Von entscheidender Bedeutung aus charttechnischer Sicht dürfte nun sein, ob die zentrale Haltezone bei rund 1.330 Dollar verteidigt werden kann. Gelingt dies, könnte sich die übergeordnete Aufwärtsbewegung fortsetzen. Eine Rückkehr über die Zone zwischen 1.380 und 1.390 Dollar könnte einen erneuten Angriff auf die Widerstandszone zwischen 1.425 und 1.430 Dollar nach sich ziehen. Risikobereite Investoren könnten mit dem Wave-Call der Deutschen Bank (WKN DB3VA1) auf weitere Preissteigerungen spekulieren. Der Hebel dieses Papiers liegt derzeit bei 3,67, das Stop-Loss-Niveau bei aktuell 999,75 Dollar.

Sollte der Goldpreis dagegen unter die wichtige Unterstützungszone bei rund 1.330 Dollar zurückfallen, könnte dies eine weitere Korrektur in den Bereich um 1.265 Dollar nach sich ziehen. Spekulative Anleger, die mit fallenden Preisen rechnen, könnten darauf mit dem Wave-Put der Deutschen Bank (WKN DE3TFU) setzen. Der Hebel beläuft sich hier aktuell auf 8,41, das Stop-Loss-Niveau liegtderzeit bei 1.448,00 Dollar.

Dienstag, 25. Januar 2011

Rohstoffe - Die Presse

Wien. Die Preise vieler Rohstoffe kannten monatelang kein Halten. Solange die Schwellenländer wachsen, werde der Aufschwung bei den Rohstoffen auch weiter anhalten, sagen Experten. Am besten, man kaufe alles ein, was China in den nächsten Jahren braucht, wird etwa der US-Starinvestor Jim Rogers nicht müde zu sagen. Sein börsegehandelter Indexfonds Jim Rogers International Commodity Index ETF (ISIN: LU0249326488), mit dem mehrere Rohstoffe abgebildet werden, legten im Vorjahr auch deutlich zu.

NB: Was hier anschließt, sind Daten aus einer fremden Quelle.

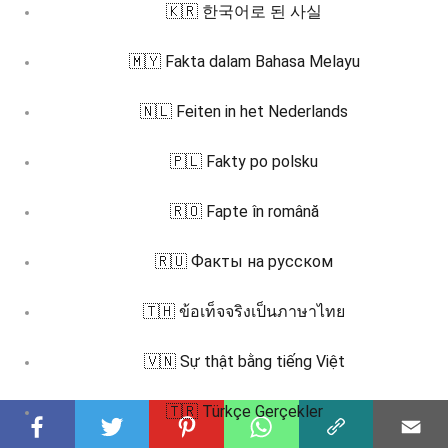
🇰🇷 한국어로 된 사실
🇲🇾 Fakta dalam Bahasa Melayu
🇳🇱 Feiten in het Nederlands
🇵🇱 Fakty po polsku
🇷🇴 Fapte în română
🇷🇺 Факты на русском
🇹🇭 ข้อเท็จจริงเป็นภาษาไทย
🇻🇳 Sự thật bằng tiếng Việt
🇹🇷 Türkçe Gerçekler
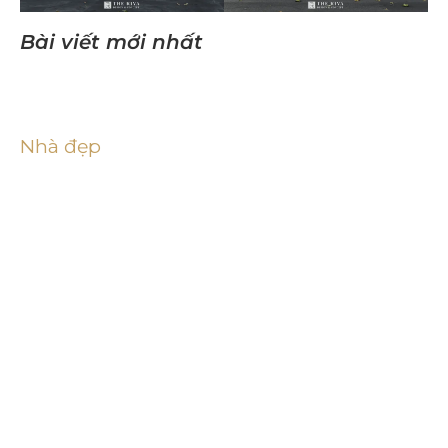
Bài viết mới nhất
Nhà đẹp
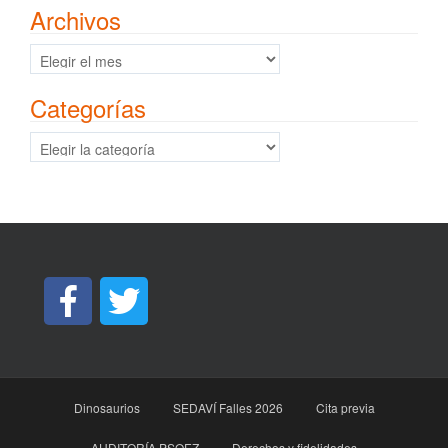
Archivos
Archivos
Categorías
Categorías
Dinosaurios
SEDAVÍ Falles 2026
Cita previa
AUDITORÍA PSOEZ
Derechos y fidelidades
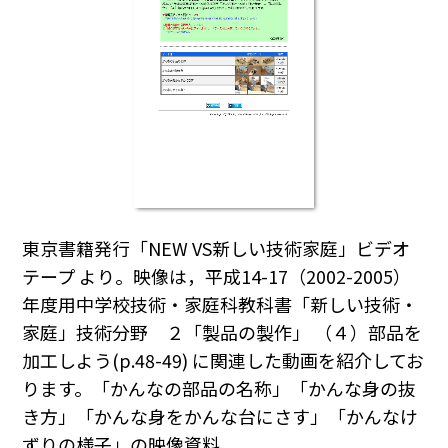
東京書籍発行「NEW VS新しい技術家庭」ビデオ
テープ より。映像は，平成14-17（2002-2005）
年度用中学校技術・家庭科教科書「新しい技術・
家庭」技術分野 ２「製品の製作」 （４）部品を
加工しよう(p.48-49) に関連した動画を紹介してお
ります。「かんなの部品の名称」「かんな身の抜
き方」「かんな身をかんな台にさす」「かんなけ
ずりの様子」の映像資料。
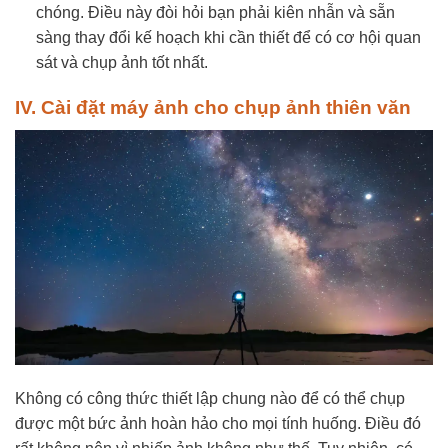
chóng. Điều này đòi hỏi bạn phải kiên nhẫn và sẵn
sàng thay đổi kế hoạch khi cần thiết để có cơ hội quan
sát và chụp ảnh tốt nhất.
IV. Cài đặt máy ảnh cho chụp ảnh thiên văn
Không có công thức thiết lập chung nào để có thể chụp
được một bức ảnh hoàn hảo cho mọi tính huống. Điều đó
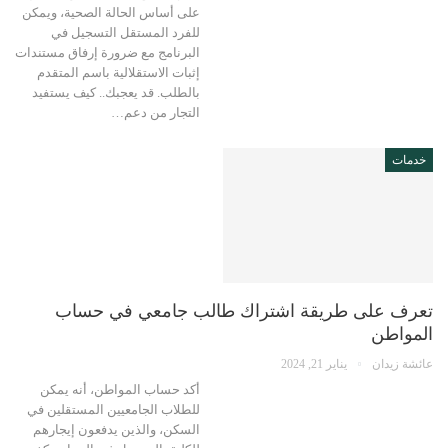
على أساس الحالة الصحية، ويمكن
للفرد المستقل التسجيل في
البرنامج مع ضرورة إرفاق مستندات
إثبات الاستقلالية باسم المتقدم
بالطلب. قد يعجبك.. كيف يستفيد
التجار من دعم…
خدمات
تعرف على طريقة اشتراك طالب جامعي في حساب
المواطن
عائشة زيدان
يناير 21, 2024
أكد حساب المواطن، أنه يمكن
للطلاب الجامعيين المستقلين في
السكن، والذين يدفعون إيجارهم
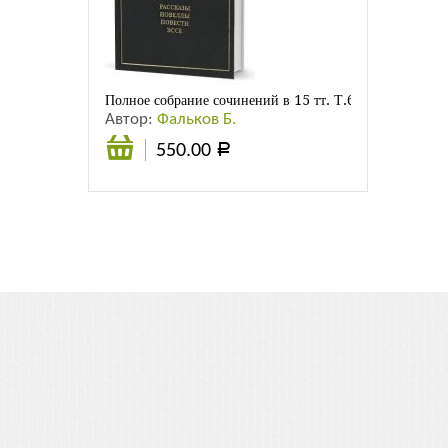
Листовки
Новости
Полное собрание сочинений в 15 тт. Т.6. Рассказы. Н
Автор:
Фальков Б.
550.00
Р
Подробнее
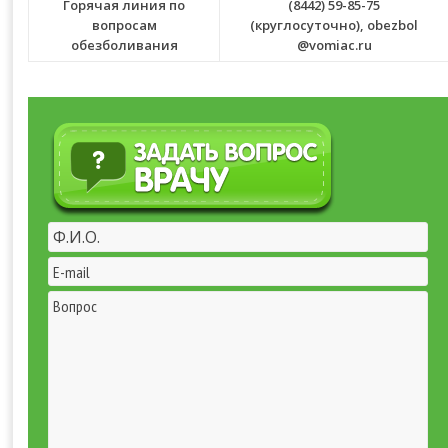
Горячая линия по
(8442) 59-85-75
вопросам
(круглосуточно),
obezbol
обезболивания
@vomiac.ru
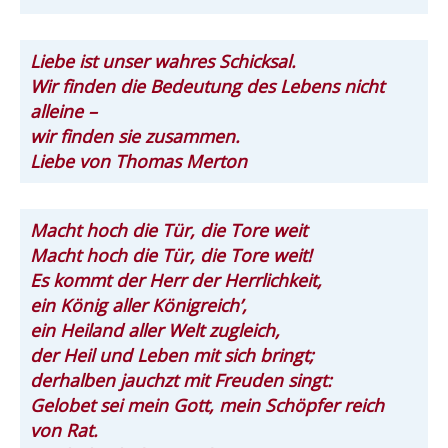
Liebe ist unser wahres Schicksal.
Wir finden die Bedeutung des Lebens nicht
alleine –
wir finden sie zusammen.
Liebe von Thomas Merton
Macht hoch die Tür, die Tore weit
Macht hoch die Tür, die Tore weit!
Es kommt der Herr der Herrlichkeit,
ein König aller Königreich’,
ein Heiland aller Welt zugleich,
der Heil und Leben mit sich bringt;
derhalben jauchzt mit Freuden singt:
Gelobet sei mein Gott, mein Schöpfer reich
von Rat.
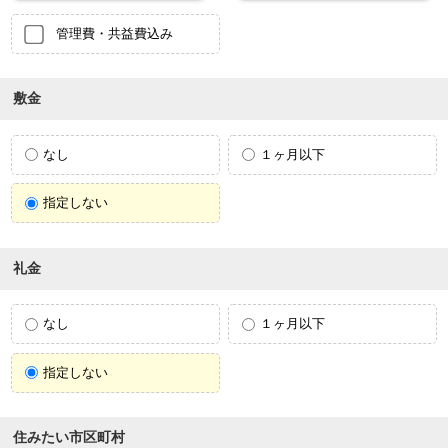
管理費・共益費込み
敷金
なし
１ヶ月以下
指定しない
礼金
なし
１ヶ月以下
指定しない
住みたい市区町村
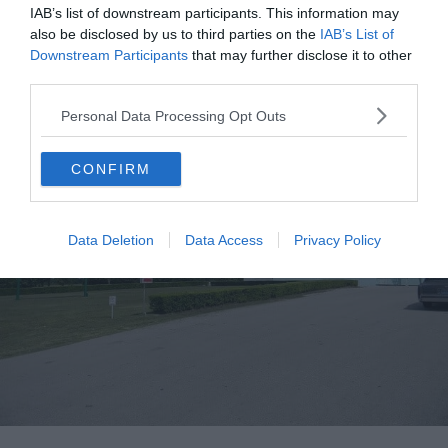
IAB’s list of downstream participants. This information may
toujours les nostalgiques d’un certain art de vivre et
also be disclosed by us to third parties on the
IAB’s List of
projette deux films chaque week-end.
Downstream Participants
that may further disclose it to other
third parties.
Personal Data Processing Opt Outs
CONFIRM
Data Deletion
Data Access
Privacy Policy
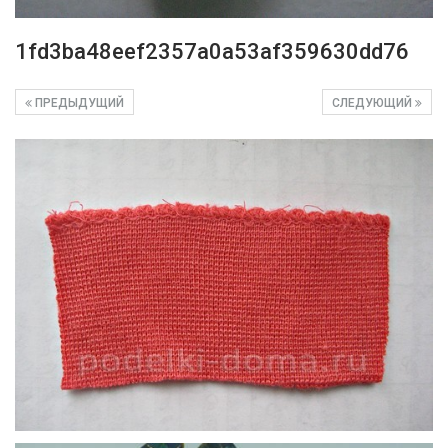
1fd3ba48eef2357a0a53af359630dd76
ПРЕДЫДУЩИЙ
СЛЕДУЮЩИЙ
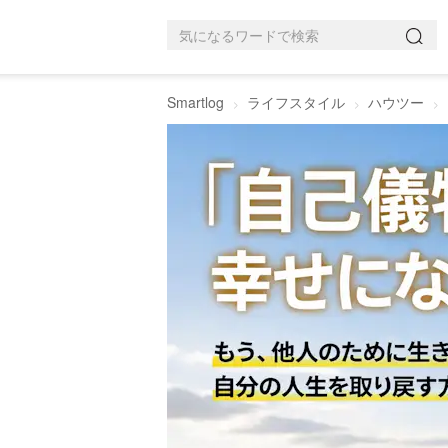
Smartlog
ライフスタイル
ハウツー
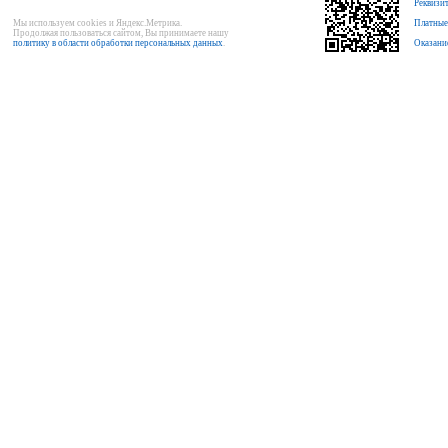
Реквизи
Мы используем cookies и Яндекс.Метрика.
Платные
Продолжая пользоваться сайтом, Вы принимаете нашу
политику в области обработки персональных данных
.
Оказани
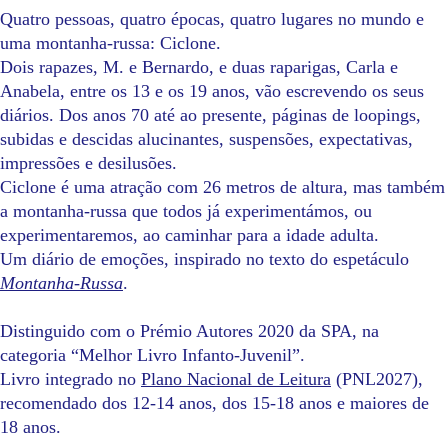
Quatro pessoas, quatro épocas, quatro lugares no mundo e
uma montanha-russa: Ciclone.
Dois rapazes, M. e Bernardo, e duas raparigas, Carla e
Anabela, entre os 13 e os 19 anos, vão escrevendo os seus
diários. Dos anos 70 até ao presente, páginas de loopings,
subidas e descidas alucinantes, suspensões, expectativas,
impressões e desilusões.
Ciclone é uma atração com 26 metros de altura, mas também
a montanha-russa que todos já experimentámos, ou
experimentaremos, ao caminhar para a idade adulta.
Um diário de emoções, inspirado no texto do espetáculo
Montanha-Russa
.
Distinguido com o Prémio Autores 2020 da SPA, na
categoria “Melhor Livro Infanto-Juvenil”.
Livro integrado no
Plano Nacional de Leitura
(PNL2027),
recomendado dos 12-14 anos, dos 15-18 anos e maiores de
18 anos.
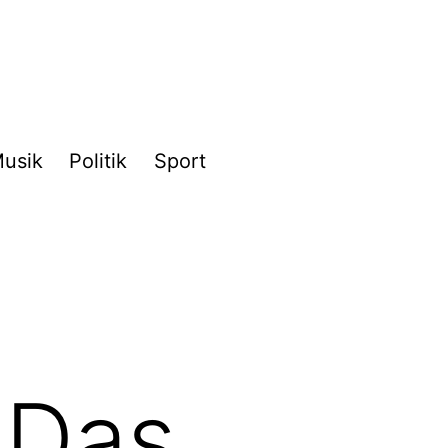
usik
Politik
Sport
 Das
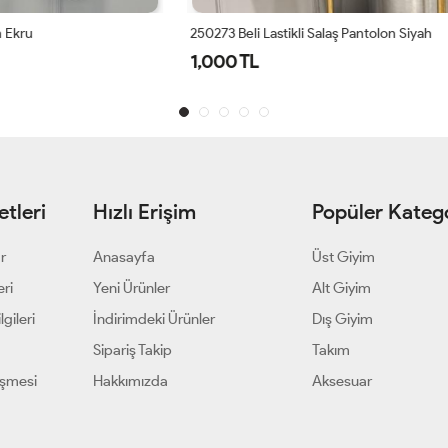
astikli Salaş Pantolon Siyah
4097 Narin Şalvar Siyah
1,300 TL
tleri
Hızlı Erişim
Popüler Katego
ar
Anasayfa
Üst Giyim
eri
Yeni Ürünler
Alt Giyim
gileri
İndirimdeki Ürünler
Dış Giyim
Sipariş Takip
Takım
eşmesi
Hakkımızda
Aksesuar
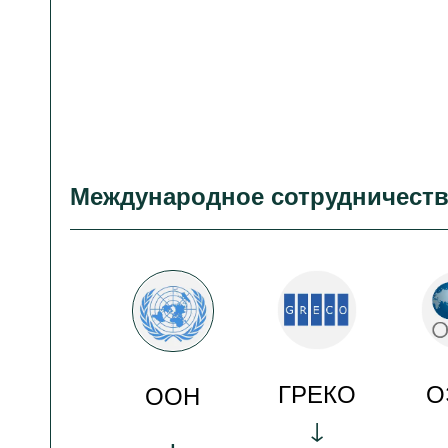
Международное сотрудничест
ГРЕКО
О
ООН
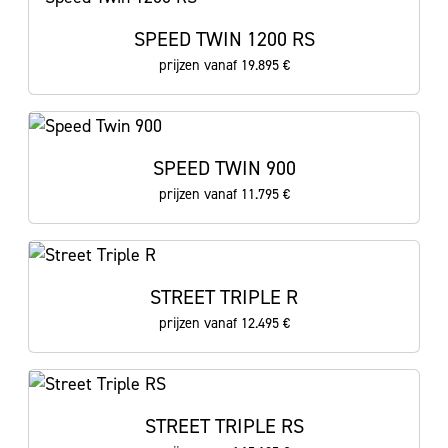
SPEED TWIN 1200 RS
prijzen vanaf 19.895 €
SPEED TWIN 900
prijzen vanaf 11.795 €
STREET TRIPLE R
prijzen vanaf 12.495 €
STREET TRIPLE RS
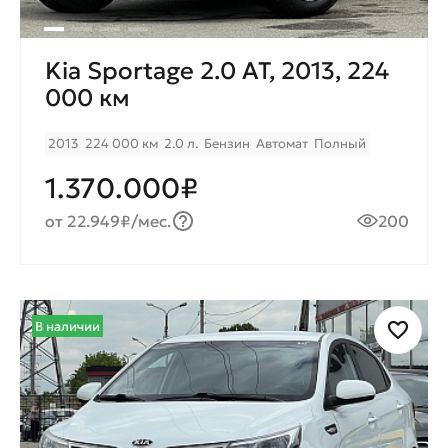
Kia Sportage 2.0 AT, 2013, 224
000 км
2013
224 000 км
2.0 л.
Бензин
Автомат
Полный
1.370.000₽
от 22.949₽/мес.
200
В наличии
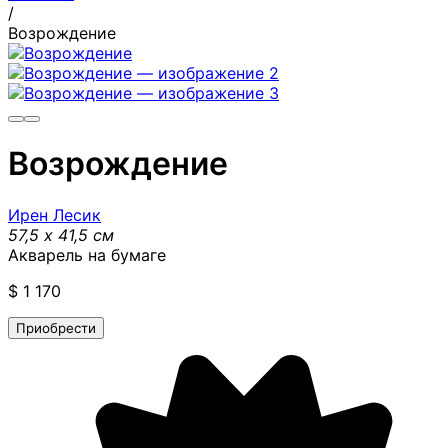
/
Возрождение
Возрождение
Ирен Лесик
57,5 x 41,5 см
Акварель на бумаге
$
1 170
Приобрести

Eines ist aber auch klar: Nicht alle, die Rohstoffe kaufen, verarbeiten es. Je mehr Geld von spekulativen Investoren in Rohstoffe fließt, desto größer sind Preisschwankungen und desto größer ist die Gefahr einer Blase. Die Termingeschäfte auf den US-Rohstoffbörsen erreichten zuletzt ein Volumen, das größer als zum Höhepunkt der Rohstoffblase des Jahres 2008 war.

Davon sind auch die Edel- und Industriemetalle betroffen. Das heißt aber nicht, dass Investments in bestimmte Metalle uninteressant sind – obwohl deren Preise seit Jahresanfang etwas zurückgingen.


•PALLADIUM
Ein Geheimtipp unter vielen Experten. Zwar legte der Palladium-Preis bereits seit Anfang 2010 um 100Prozent zu und liegt bei 820 Dollar je Feinunze. Dabei trieben börsegehandelte Indexfonds die Nachfrage ordentlich an. Bei Palladium muss man sich aber keine Sorgen um die industrielle Nachfrage machen. Das Metall wird bei Autokatalysatoren verwendet und ist noch deutlich billiger als das „Konkurrenz“-Metall Platin.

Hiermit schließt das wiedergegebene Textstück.